-------- INPUT DATA

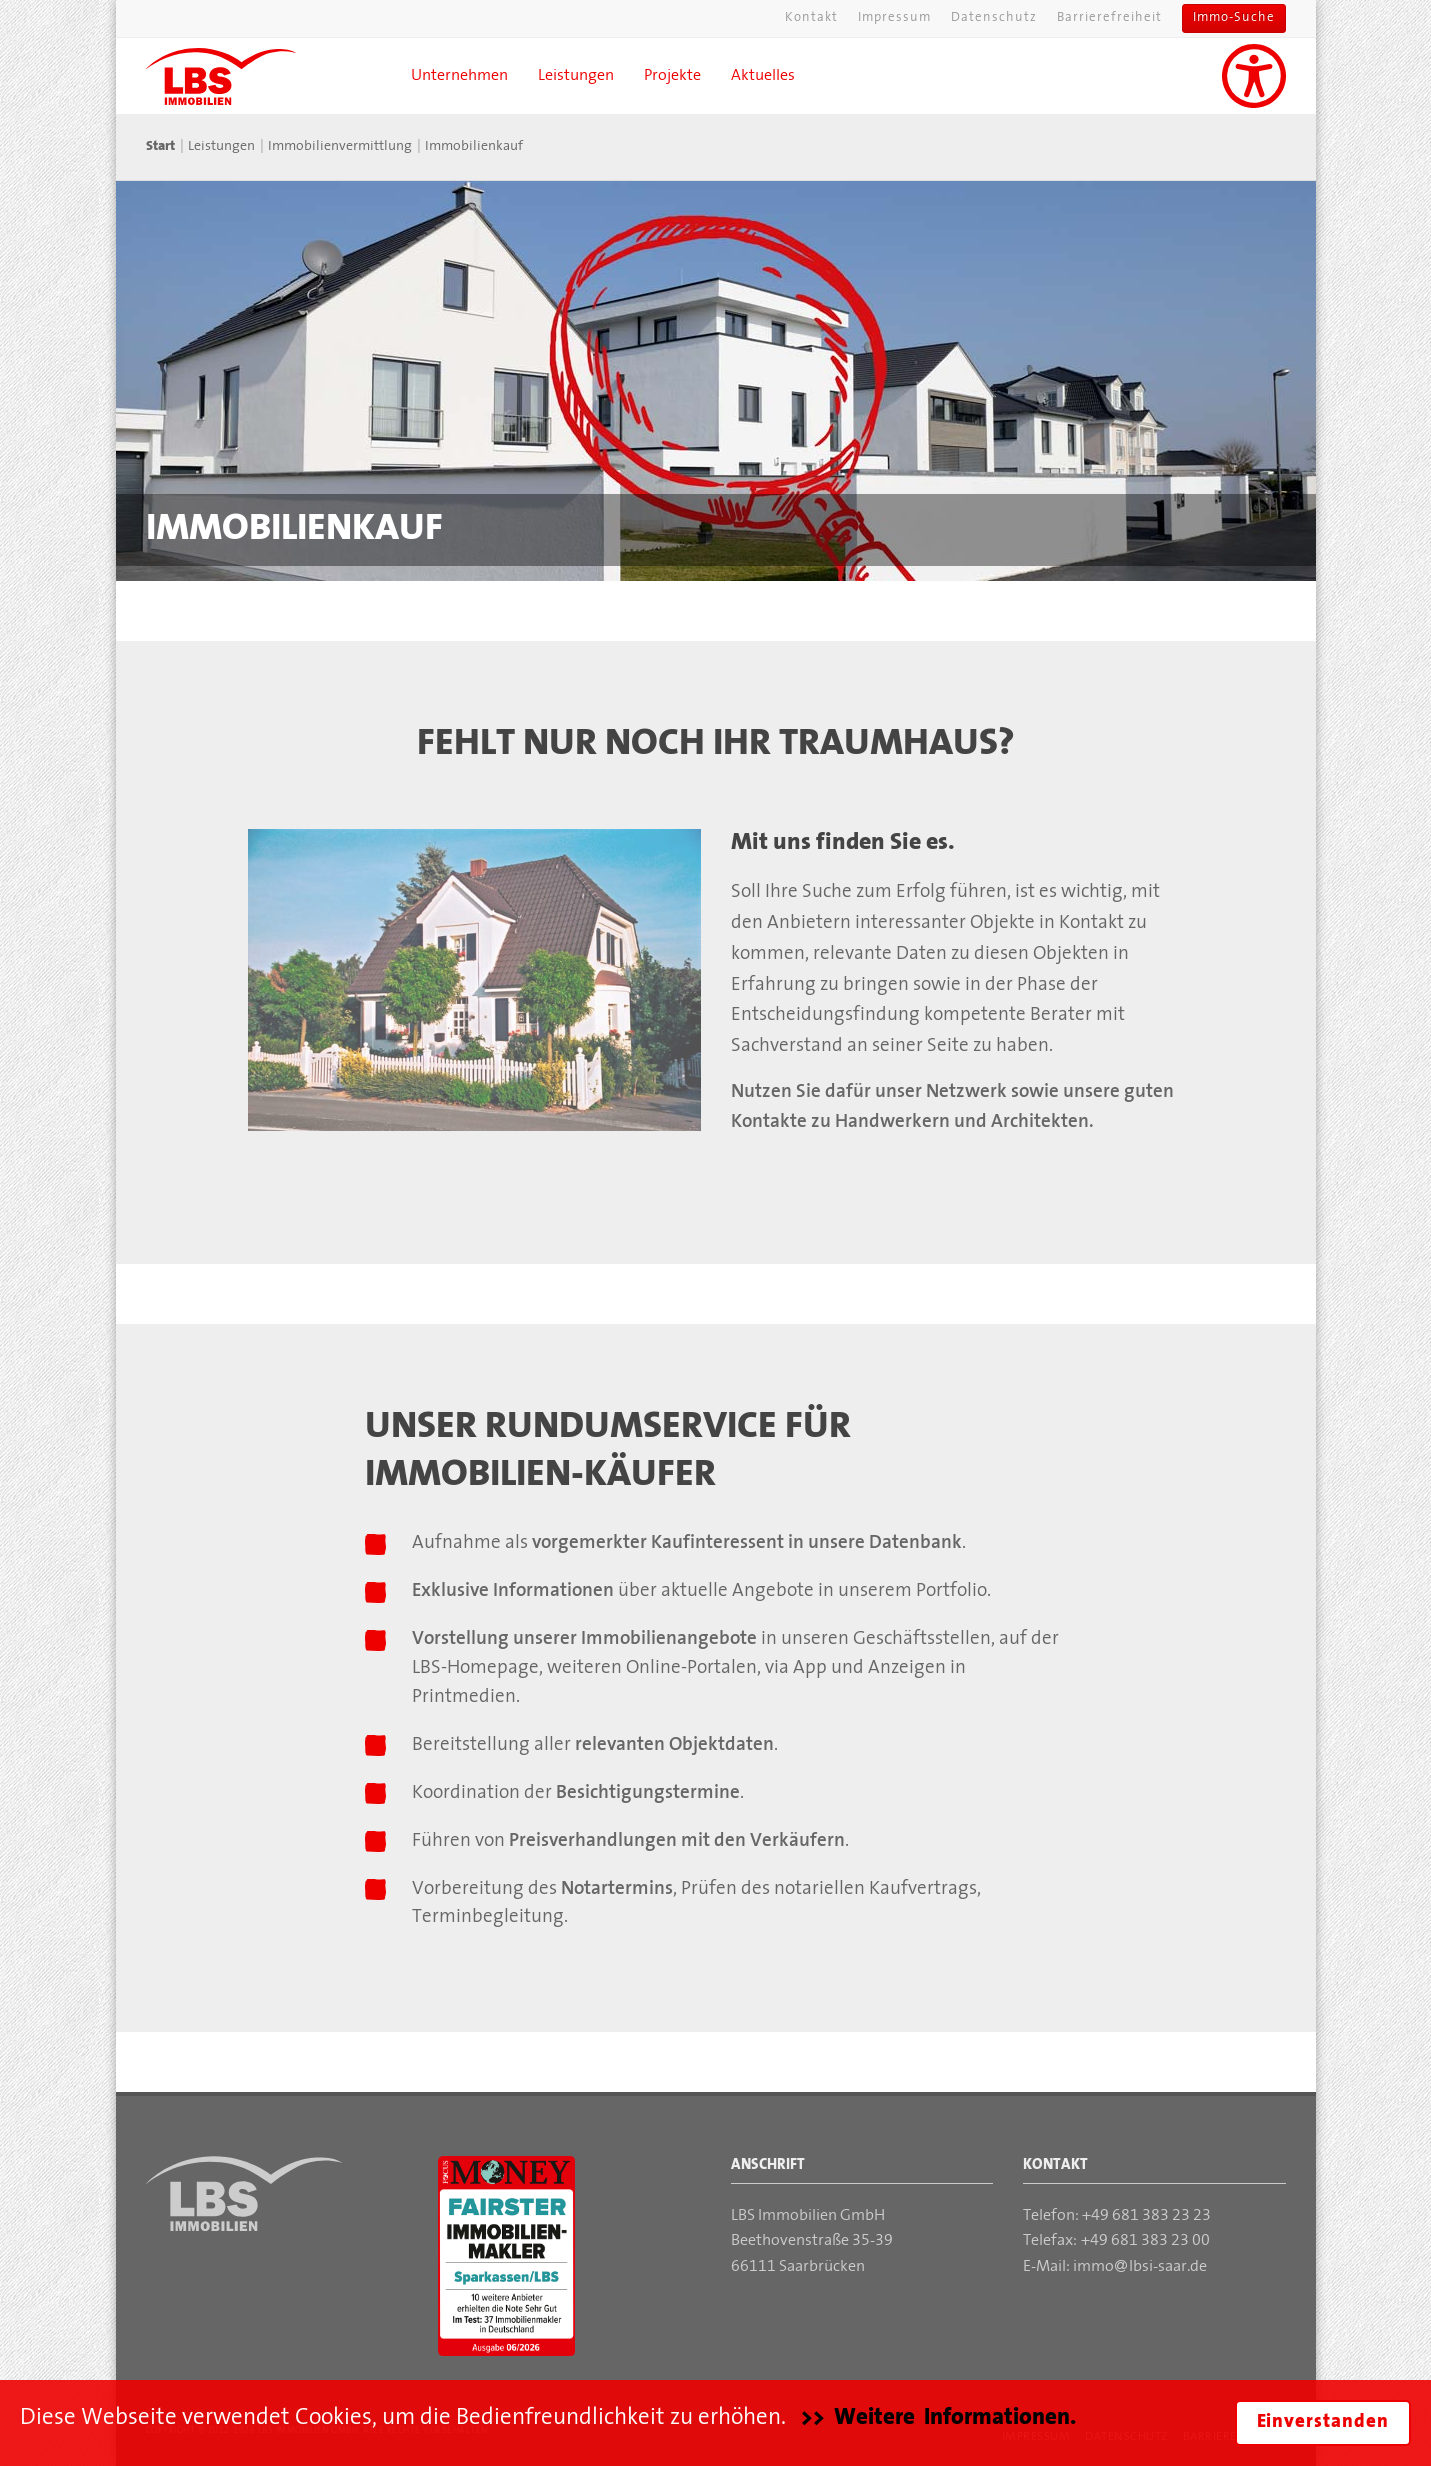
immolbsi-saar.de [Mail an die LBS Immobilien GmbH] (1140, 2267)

----------------
-------- INPUT DATA

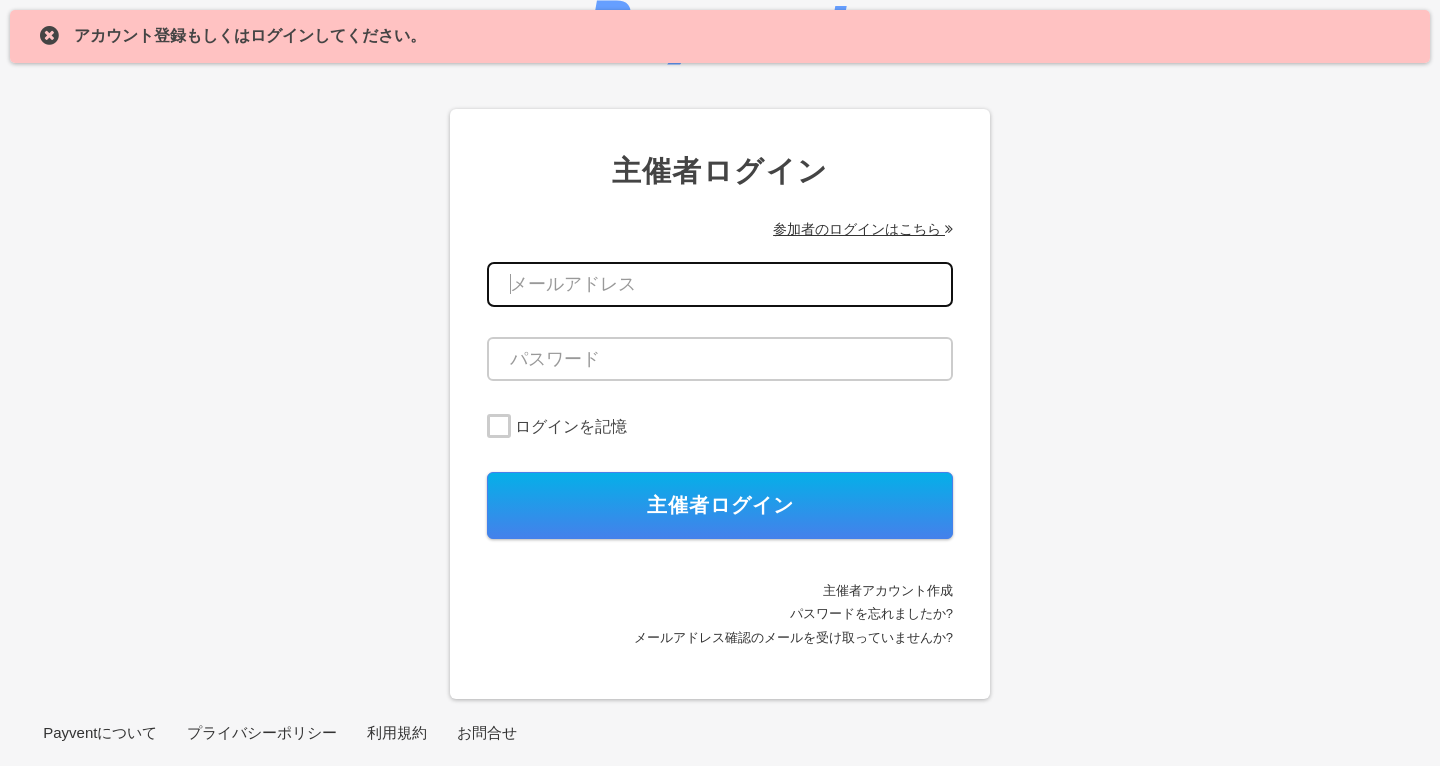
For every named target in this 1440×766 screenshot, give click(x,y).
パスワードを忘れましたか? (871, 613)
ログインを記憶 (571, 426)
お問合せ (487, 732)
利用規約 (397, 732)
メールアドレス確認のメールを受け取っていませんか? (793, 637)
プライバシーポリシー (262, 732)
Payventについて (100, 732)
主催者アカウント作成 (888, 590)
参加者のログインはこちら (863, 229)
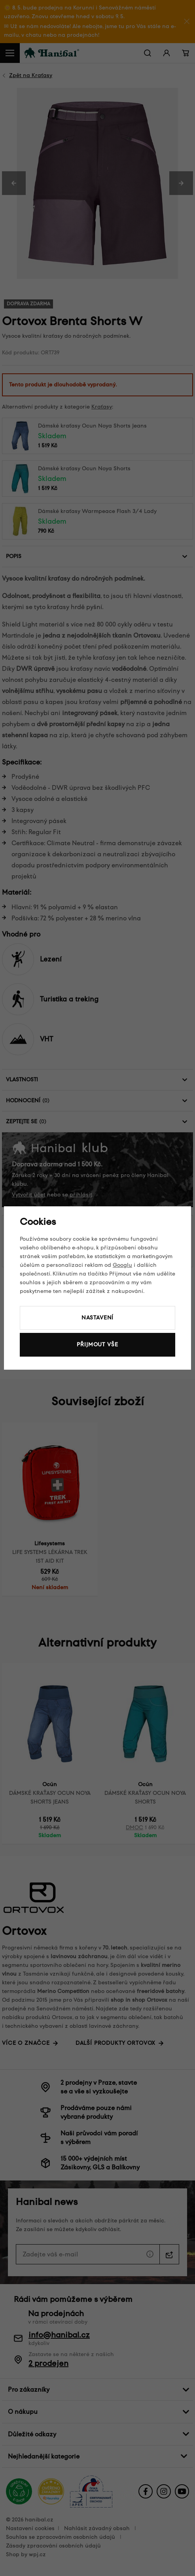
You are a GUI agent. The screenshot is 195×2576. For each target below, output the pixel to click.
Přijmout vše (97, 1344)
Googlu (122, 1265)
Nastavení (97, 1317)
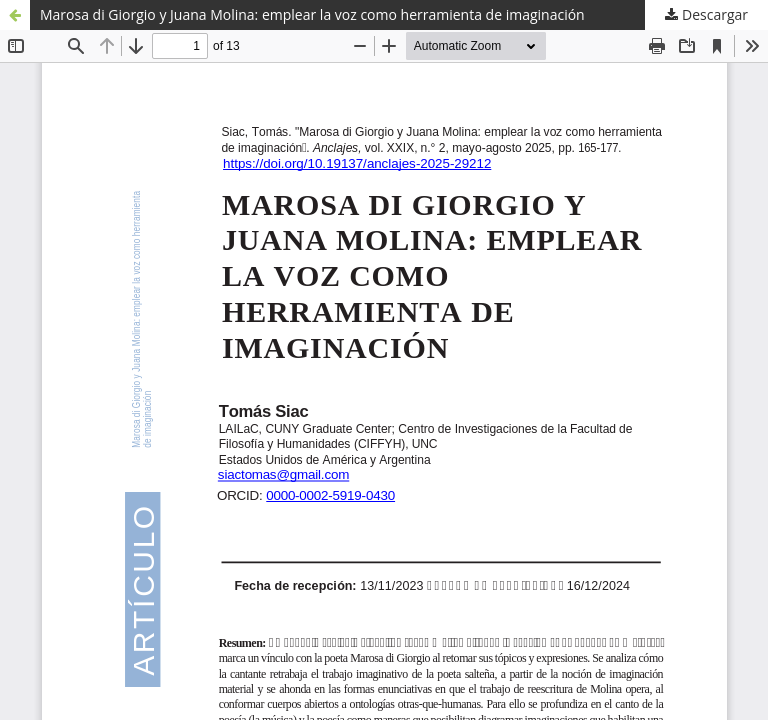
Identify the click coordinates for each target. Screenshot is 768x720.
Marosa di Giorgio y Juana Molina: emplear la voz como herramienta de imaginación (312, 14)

----------------

Search the material above for "target". Copy each line that has it.

For every named target in this 1440×766 screenshot, give click(x,y).
You are a GUI agent. The screenshot is 195×2576. For each target below, output the pixel to click.
Identify the click coordinates for each target. Screenshot is 768x720.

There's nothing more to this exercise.